## Work request
Bring together every line in the data that includes "force".
-------- Extracted data --------
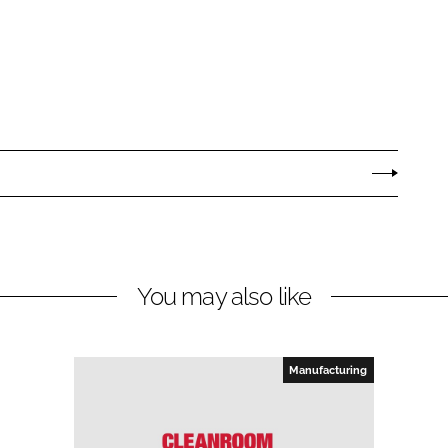
You may also like
Manufacturing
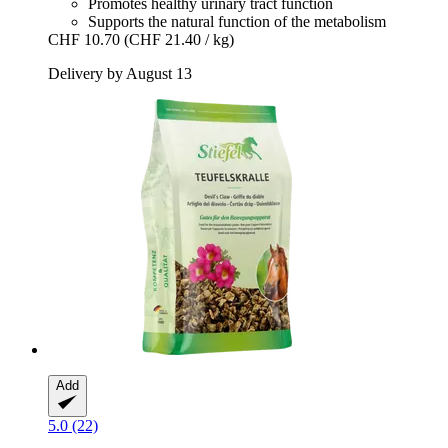
Promotes healthy urinary tract function
Supports the natural function of the metabolism
CHF 10.70
(CHF 21.40 / kg)
Delivery by August 13
Add
5.0 (22)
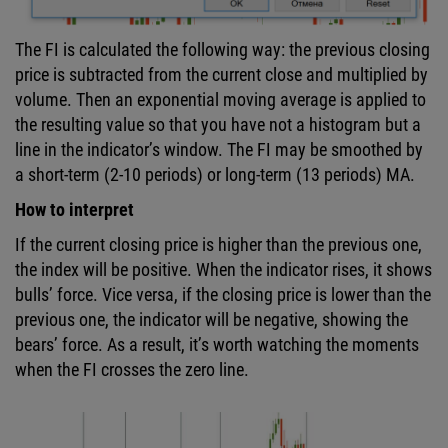
The FI is calculated the following way: the previous closing
price is subtracted from the current close and multiplied by
volume. Then an exponential moving average is applied to
the resulting value so that you have not a histogram but a
line in the indicator’s window. The FI may be smoothed by
a short-term (2-10 periods) or long-term (13 periods) MA.
How to interpret
If the current closing price is higher than the previous one,
the index will be positive. When the indicator rises, it shows
bulls’ force. Vice versa, if the closing price is lower than the
previous one, the indicator will be negative, showing the
bears’ force. As a result, it’s worth watching the moments
when the FI crosses the zero line.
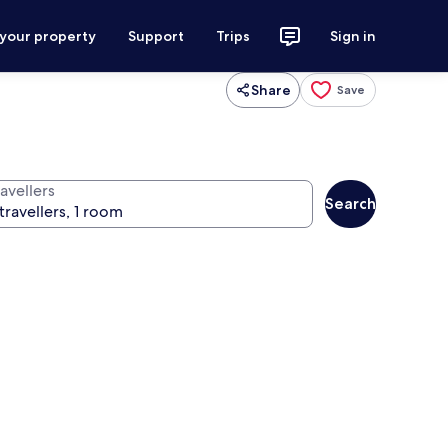
 your property
Support
Trips
Sign in
Share
Save
avellers
Search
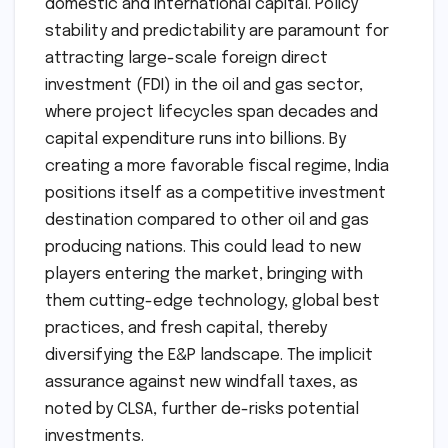
domestic and international capital. Policy
stability and predictability are paramount for
attracting large-scale foreign direct
investment (FDI) in the oil and gas sector,
where project lifecycles span decades and
capital expenditure runs into billions. By
creating a more favorable fiscal regime, India
positions itself as a competitive investment
destination compared to other oil and gas
producing nations. This could lead to new
players entering the market, bringing with
them cutting-edge technology, global best
practices, and fresh capital, thereby
diversifying the E&P landscape. The implicit
assurance against new windfall taxes, as
noted by CLSA, further de-risks potential
investments.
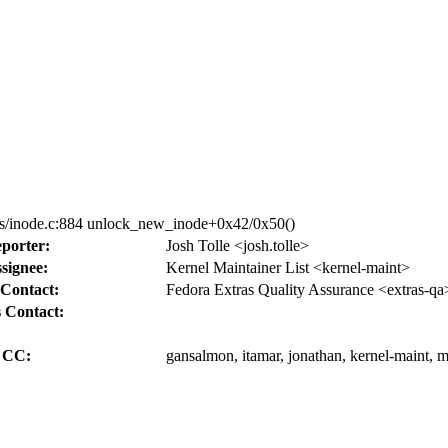
fs/inode.c:884 unlock_new_inode+0x42/0x50()
porter:
Josh Tolle <josh.tolle>
signee:
Kernel Maintainer List <kernel-maint>
Contact:
Fedora Extras Quality Assurance <extras-qa
 Contact:
CC:
gansalmon, itamar, jonathan, kernel-maint,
--------
## Exercise output
bulls’ force. Vice versa, if the closing price is lower than the
bears’ force. As a result, it’s worth watching the moments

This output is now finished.